Last year I wrote a post called Remote Breakthroughs about the changing nature of innovation among remote collaborators. Part of that post discussed evidence that local interactions do a better job of exposing us to new ideas than remote interactions. I’ve now spun that discussion out into it’s own expanded article, specifically on that topic. This was mostly prompted by a new paper, van der Wouden and Youn (2023). Here’s an excerpt from that new article, titled Local Learning:
In my experience, the internet can’t be beat for encountering a diversity of ideas. But often, that encounter is at a pretty surface level. You read a tweet; a headline; a blog post synthesizing some studies, etc. Nothing wrong with surface level engagement - you can’t engage in everything deeply.
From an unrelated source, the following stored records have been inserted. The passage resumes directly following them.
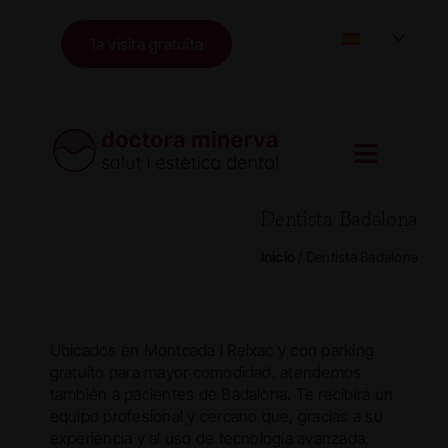
Skip
to
1a visita gratuita
content
Dentista Badalona
Inicio
/
Dentista Badalona
Ubicados en Montcada i Reixac y con parking
gratuito para mayor comodidad, atendemos
también a pacientes de Badalona. Te recibirá un
equipo profesional y cercano que, gracias a su
experiencia y al uso de tecnología avanzada,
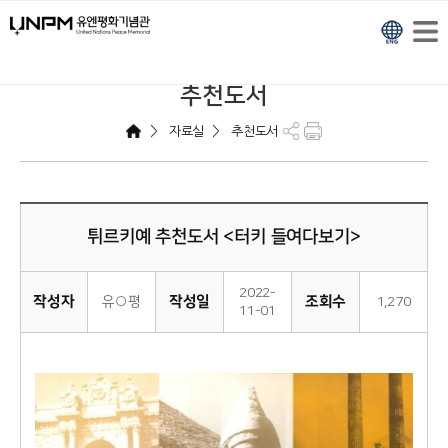
추천도서
>
>
자료실
추천도서
튀르키예 추천도서 <터키 들여다보기>
2022-
작성자
작성일
조회수
유○평
1,270
11-01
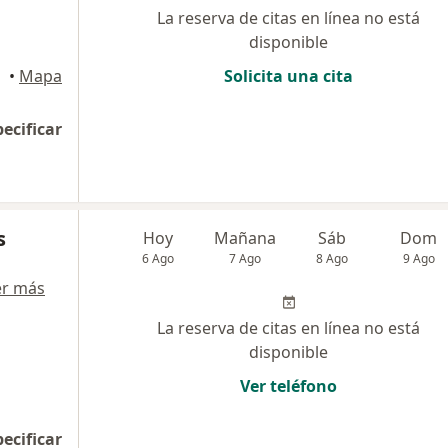
La reserva de citas en línea no está
disponible
ince
•
Mapa
Solicita una cita
pecificar
s
Hoy
Mañana
Sáb
Dom
6 Ago
7 Ago
8 Ago
9 Ago
er más
La reserva de citas en línea no está
disponible
Ver teléfono
pecificar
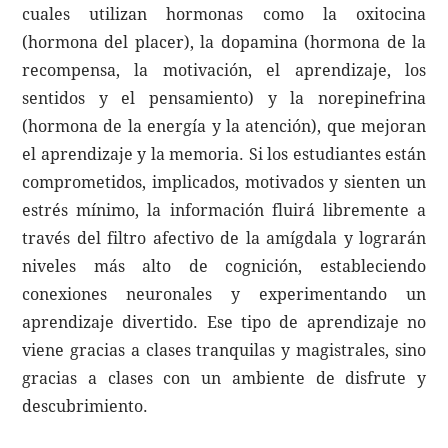
cuales utilizan hormonas como la oxitocina
(hormona del placer), la dopamina (hormona de la
recompensa, la motivación, el aprendizaje, los
sentidos y el pensamiento) y la norepinefrina
(hormona de la energía y la atención), que mejoran
el aprendizaje y la memoria. Si los estudiantes están
comprometidos, implicados, motivados y sienten un
estrés mínimo, la información fluirá libremente a
través del filtro afectivo de la amígdala y lograrán
niveles más alto de cognición, estableciendo
conexiones neuronales y experimentando un
aprendizaje divertido. Ese tipo de aprendizaje no
viene gracias a clases tranquilas y magistrales, sino
gracias a clases con un ambiente de disfrute y
descubrimiento.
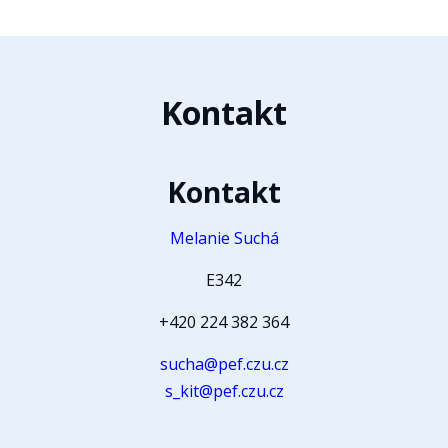
Kontakt
Kontakt
Melanie Suchá
E342
+420 224 382 364
sucha@pef.czu.cz
s_kit@pef.czu.cz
But pushing the innovation frontier increasingly requires deep engagement with at least some domain of knowledge. And there are reasons to think that offline/in-person interaction might be better for forging that kind of deep engagement with new ideas.
To start, let’s look at van der Wouden and Youn (2023), which wants to see if in-person collaboration on academic projects more reliably leads to the transfer of knowledge between coauthors than remote collaboration. To answer that question, the authors gather data on 1.7mn academics who, at some point over the period 1975-2015, produce a sequence of three papers that exhibit a very specific pattern. In reverse order, they need:
The last paper in the sequence to be solo-authored
The second-to-last paper to be coauthored with at least one other author
At least one more prior paper.
They’re going to pull all that information from the Microsoft Academic Graph.
Next, they want an estimate of what knowledge domains the academic is fluent enough in to publish an original research paper in. To get those, they leverage the 292 subdisciplines that the Microsoft Academic Graph tags papers with. By looking at the subdisciplines tagged to your work, they can get an idea about what you are an expert in, and also how your areas of expertise grow over time. Moreover, by focusing specifically on solo-authored work, they can be most sure that it’s really you who is the expert, and not one of your coauthors.
The main idea of the paper is to figure out an academic’s areas of expertise based on all papers they’ve published, up to and including the first one in the sequence of three alluded to above. Next, they look to see if the second paper in the above sequence was conducted with local or remote collaborators. Finally, they look at the final paper in the sequence, which was solo-authored, and see if it is tagged with any new subdisciplines, relative to all your papers up-to-and-including the first one in the sequence. If so, they take that as evidence that the author gained expertise in a new subject in between the first and third paper, possibly via their interaction with their collaborators on the second paper. Lastly, they can see if this “learning” effect is more common when you work with local or remote coauthors.
In the following figure, we can see how the probability of writing a solo-authored paper tagged with a new subdiscipline changes when you work with increasingly distant colleagues on your previous paper. van der Wouden and Youn call this the “learning rate.” If your collaborators were local (under 700m away, a 10 minute walk), then about 7.5% of the time, your next paper is on something you haven’t written about before. If your collaborators are out of town, say more than 25km, the probability drops to more like 4.5%.
This pattern is consistent across fields, though stronger in some fields than others. For example, the relative probability of pivoting to a new topic after a local collaboration compared to a distant one is generally higher in STEM fields than in non-STEM fields. Moreover, while the figure above is raw data, you get a similar effects when you toss in a bunch of additional control variables: the number of coauthors, the career stage of the academic, the ranking of the institution they are affiliated with, and so on.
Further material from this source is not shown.